Hacker News new | past | comments | ask | show | jobs | submit login
Ask PG: Statistics
14 points by tel on Feb 23, 2008 | hide | past | favorite | 20 comments
There have been a few posts (one being mine) around concerning fears about "fluff" posts taking over. Solutions are ranging from allowing downmods, adjusting weighting algorithms, and even just blacklisting Reddit posts.

One thing I'd like to see before considering adjustments like this would be more detailed statistics about how people vote, how leaders vote, how karma is distributed, &c.

I feel like interesting data sets would be:

   Across all users
     Karma
     Number of votes
     Number of submissions
     Times downmodded
     ...

   Across all posts
     Karma
     Comments
     Flag for whether it's considered "fluffy" (mod's discretion)
     Flag for Reddit submission
     ...
Really, it could be a pretty big problem. It does seem like a potential playground of hacks and at least some of those statistics are certainly not difficult to mine (probably Arc one-liners).

So, if it seems interesting and there's not any issue with privacy (strip out usernames and it'd be hard to correlate anything beyond the leaderboard) is there any chance of seeing a hn-stats tarball?




Anyone so concerned with stats that does not work for HN is just looking for more places to waste their time instead of working on their hack/startup. This isn't your community; it's a website. You may think of it as your community but where will you be two years from now? Still wasting time on this site asking for stuff like this? No. Google "This too shall pass" for it is the lesson of life. Really - the post today, "Do It Fucking Now", applies here as well lol. Figure out what's important and do that; having stats on this site is not important in your or my life.

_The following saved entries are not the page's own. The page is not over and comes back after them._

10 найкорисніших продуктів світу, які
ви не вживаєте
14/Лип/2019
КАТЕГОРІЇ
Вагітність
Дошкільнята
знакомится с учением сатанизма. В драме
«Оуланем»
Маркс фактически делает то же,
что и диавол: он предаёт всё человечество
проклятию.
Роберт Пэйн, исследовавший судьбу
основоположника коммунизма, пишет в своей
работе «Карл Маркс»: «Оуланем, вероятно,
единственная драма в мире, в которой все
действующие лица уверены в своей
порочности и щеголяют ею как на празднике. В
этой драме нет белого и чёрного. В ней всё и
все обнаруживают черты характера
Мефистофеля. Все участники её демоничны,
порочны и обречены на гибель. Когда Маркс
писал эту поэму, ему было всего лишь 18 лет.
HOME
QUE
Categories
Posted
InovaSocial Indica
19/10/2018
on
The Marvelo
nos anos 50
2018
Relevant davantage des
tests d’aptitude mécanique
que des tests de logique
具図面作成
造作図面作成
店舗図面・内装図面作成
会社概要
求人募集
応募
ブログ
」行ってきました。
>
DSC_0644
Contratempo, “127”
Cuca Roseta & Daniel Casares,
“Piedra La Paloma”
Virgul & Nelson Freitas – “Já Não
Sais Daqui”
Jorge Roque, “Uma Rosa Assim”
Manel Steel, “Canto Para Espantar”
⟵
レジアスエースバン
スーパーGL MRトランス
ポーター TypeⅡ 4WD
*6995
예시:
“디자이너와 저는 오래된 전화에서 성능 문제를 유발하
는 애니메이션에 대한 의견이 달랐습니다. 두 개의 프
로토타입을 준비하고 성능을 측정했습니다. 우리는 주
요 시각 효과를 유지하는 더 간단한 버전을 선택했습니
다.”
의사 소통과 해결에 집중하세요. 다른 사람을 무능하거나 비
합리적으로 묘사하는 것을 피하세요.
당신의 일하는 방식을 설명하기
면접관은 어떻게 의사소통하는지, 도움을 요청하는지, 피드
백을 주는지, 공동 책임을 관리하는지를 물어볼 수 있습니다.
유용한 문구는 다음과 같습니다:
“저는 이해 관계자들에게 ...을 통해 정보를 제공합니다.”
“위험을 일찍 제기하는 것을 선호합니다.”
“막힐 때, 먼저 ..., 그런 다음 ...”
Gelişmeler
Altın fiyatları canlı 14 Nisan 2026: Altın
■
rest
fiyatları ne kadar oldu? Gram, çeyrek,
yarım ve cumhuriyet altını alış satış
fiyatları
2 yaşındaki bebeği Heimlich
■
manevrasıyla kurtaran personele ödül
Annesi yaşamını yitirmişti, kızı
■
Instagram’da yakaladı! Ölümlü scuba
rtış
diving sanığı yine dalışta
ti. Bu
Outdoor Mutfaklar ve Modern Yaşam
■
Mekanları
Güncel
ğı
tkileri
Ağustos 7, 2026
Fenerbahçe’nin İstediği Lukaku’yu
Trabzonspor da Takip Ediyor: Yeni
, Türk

Your objection here doesn't make any sense. Of course people could be spending more time doing work and less time on news.yc. But asking for stats isn't any better or worse than any other use of this site.

Obviously this site isn't a community to you, but it is to some people. It's also entertainment. I'd rather have stats on this website than watch whatever is on network television right now.

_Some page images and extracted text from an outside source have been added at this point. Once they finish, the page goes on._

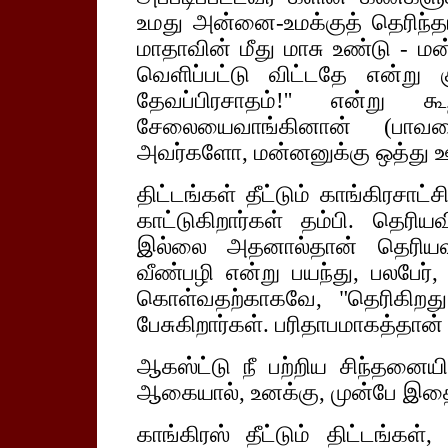
உமது அன்னை-உமக்குத் தெரிந்
மாதாவின் மீது மாசு உண்டு - மன
வெளிப்பட்டு விட்டதே என்று 
தேவப்பிரசாதம்!'' என்று கூ
சேலையைவாங்கினான் (பாவனைத
அவர்களோ, மன்னனுக்கு ஒத்து ஊ
திட்டங்கள் தீட்டும் காங்கிரசா
காட்டுகிறார்கள் தம்பி. தெரி
இல்லை அதனால்தான் தெரியவி
வீண்பழி என்று பயந்து, பலபேர்,
கொள்வதற்காகவே, "தெரிகிறது!
பேசுகிறார்கள். பரிதாபமாகத்தான்
ஆகஸ்ட்டு நீ பற்றிய சிந்தனையில
ஆகையால், உனக்கு, முன்பே இதைக
காங்கிரஸ் தீட்டும் திட்டங்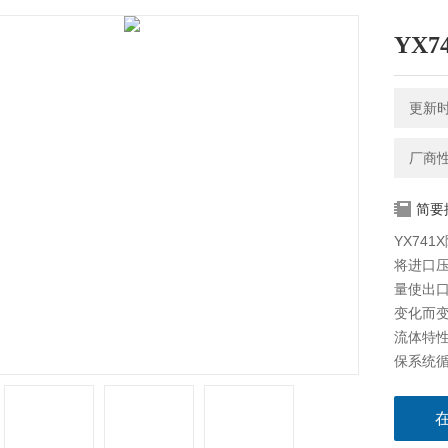
YX
更新时间
厂商
简要
YX74
将进口
量使出
变化而
流体特
保系统
用寿命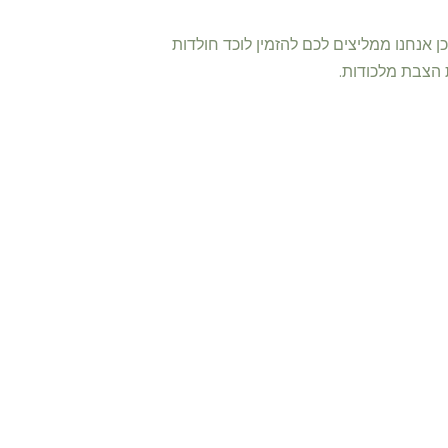
אנחנו ממליצים לכם להזמין לוכד חולדות
 הצבת מלכודות.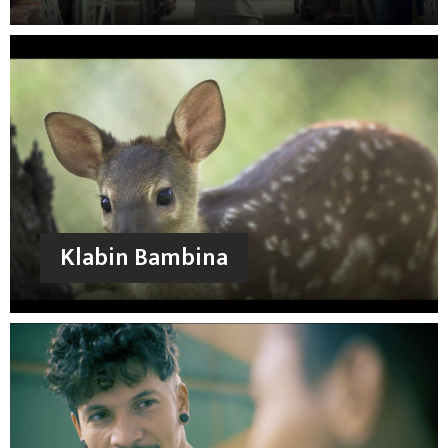
Klabin Bambina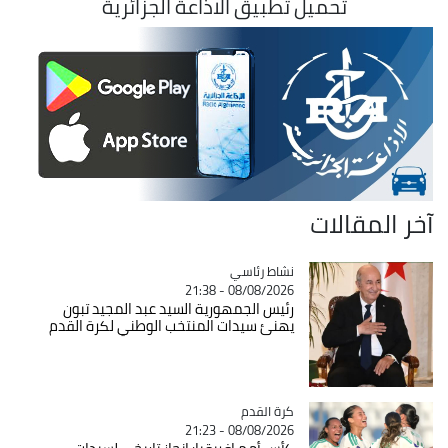
تحميل تطبيق الاذاعة الجزائرية
آخر المقالات
Catégorie
نشاط رئاسي
08/08/2026 - 21:38
رئيس الجمهورية السيد عبد المجيد تبون
يهنئ سيدات المنتخب الوطني لكرة القدم
Catégorie
كرة القدم
08/08/2026 - 21:23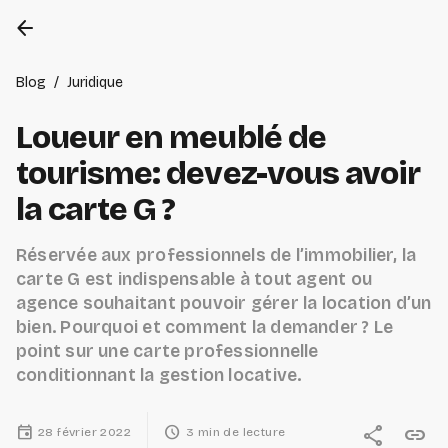
arrow_back
Blog
/
Juridique
Loueur en meublé de
tourisme: devez-vous avoir
la carte G ?
Réservée aux professionnels de l’immobilier, la
carte G est indispensable à tout agent ou
agence souhaitant pouvoir gérer la location d’un
bien. Pourquoi et comment la demander ? Le
point sur une carte professionnelle
conditionnant la gestion locative.
event
schedule
share
link
28 février 2022
3 min de lecture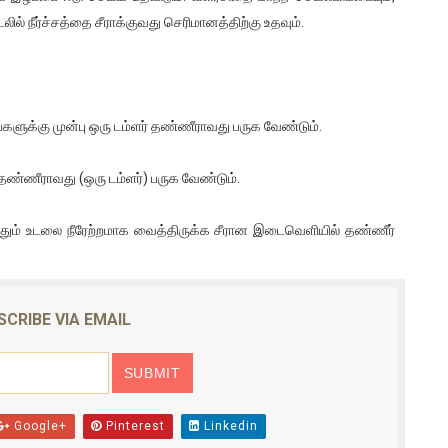
ில் நீர்ச்சத்தை சீராக்குவது செரிமானத்திற்கு உதவும்.
்களுக்கு முன்பு ஒரு டம்ளர் தண்ணீராவது பருக வேண்டும்.
் தண்ணீராவது (ஒரு டம்ளர்) பருக வேண்டும்.
போதும் உடலை நீரேற்றமாக வைத்திருக்க சீரான இடைவெளியில் தண்ணீர்
SCRIBE VIA EMAIL
Google+
Pinterest
Linkedin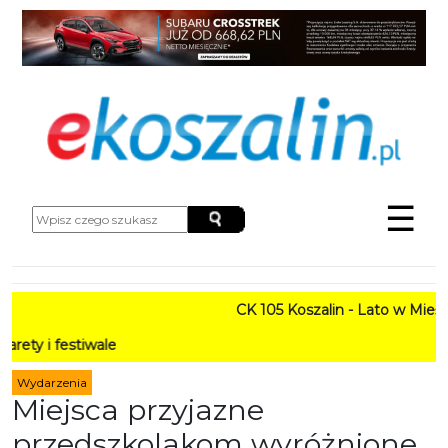
☰
CK 105 Koszalin - Lato w Mieście HARMONOGR
PROGRAM
Wydarzenia
Miejsca przyjazne
przedszkolakom wyróżnione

Some of us aren't interested in the numbers but we are interested in the patterns behind them, especially if they could be used to identify destructive trends.


Organizations that think like this:

DHS

FBI

CIA

DOD

KGB

Thought Police

Please don't add YC.News to this list. It's one of the few places I enjoy on the net at the moment (and of those few, this is my favorite). I don't like the notion of having some sort policing activity to identify "destructive trends" as you call it.

Sorry for putting it so bluntly.


Having observed Digg and Reddit devolve, solving this problem has nothing to do with conspiracy theories. This is more about addressing Eternal September concerns (brilliant reference by someone yesterday). History will repeat itself until a clever, llama-free community ahem addresses these problems intelligently. I can't think of a better place for it.


I'm sorry that you think I was subscribing to some sort of conspiracy theory in listing those organizations. The point I was trying to make is that what has been termed "fluff" is now "destructive trends", and worse it was somehow suggested that by exposing others behaviors (or rather, revealing stats as illustrated in the above description) would somehow lead to a (final?) solution.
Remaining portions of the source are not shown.